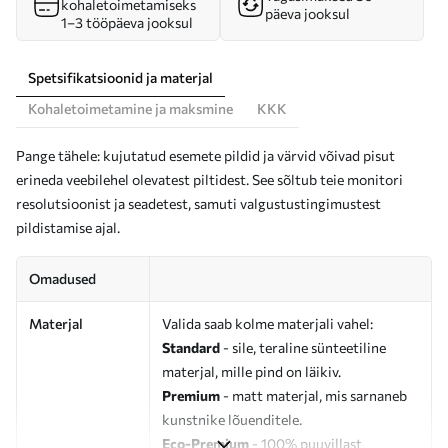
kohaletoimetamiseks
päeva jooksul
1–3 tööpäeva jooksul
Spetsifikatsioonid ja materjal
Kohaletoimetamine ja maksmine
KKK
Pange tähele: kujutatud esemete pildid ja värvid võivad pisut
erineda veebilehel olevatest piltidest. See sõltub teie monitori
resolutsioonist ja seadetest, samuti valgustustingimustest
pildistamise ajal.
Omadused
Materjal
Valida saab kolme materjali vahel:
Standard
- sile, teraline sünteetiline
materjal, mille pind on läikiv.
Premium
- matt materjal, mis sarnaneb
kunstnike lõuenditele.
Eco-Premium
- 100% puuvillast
...
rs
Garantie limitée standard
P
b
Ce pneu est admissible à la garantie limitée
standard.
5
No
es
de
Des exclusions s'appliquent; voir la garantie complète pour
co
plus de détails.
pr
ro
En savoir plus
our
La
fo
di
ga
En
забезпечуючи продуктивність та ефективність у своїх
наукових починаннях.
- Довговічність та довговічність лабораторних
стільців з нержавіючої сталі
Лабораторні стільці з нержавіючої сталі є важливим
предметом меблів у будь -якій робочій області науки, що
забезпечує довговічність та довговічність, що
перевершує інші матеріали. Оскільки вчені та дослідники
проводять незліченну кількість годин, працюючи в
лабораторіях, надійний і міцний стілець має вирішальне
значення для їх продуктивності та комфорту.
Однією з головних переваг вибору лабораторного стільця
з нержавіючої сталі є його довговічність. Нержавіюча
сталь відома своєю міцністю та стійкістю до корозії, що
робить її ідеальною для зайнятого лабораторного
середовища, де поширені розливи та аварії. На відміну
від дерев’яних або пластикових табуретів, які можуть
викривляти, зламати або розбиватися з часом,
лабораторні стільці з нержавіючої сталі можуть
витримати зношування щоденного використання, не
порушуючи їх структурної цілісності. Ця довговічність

[Work to be completed]
In the material above, find the line containing "pildistamise ajal." and the line containing "- 100% puuvillast", then write out exactly those two lines and every line between them, and nothing more.

[Result]
pildistamise ajal.
Omadused
Materjal
Valida saab kolme materjali vahel:
Standard
- sile, teraline sünteetiline
materjal, mille pind on läikiv.
Premium
- matt materjal, mis sarnaneb
kunstnike lõuenditele.
Eco-Premium
- 100% puuvillast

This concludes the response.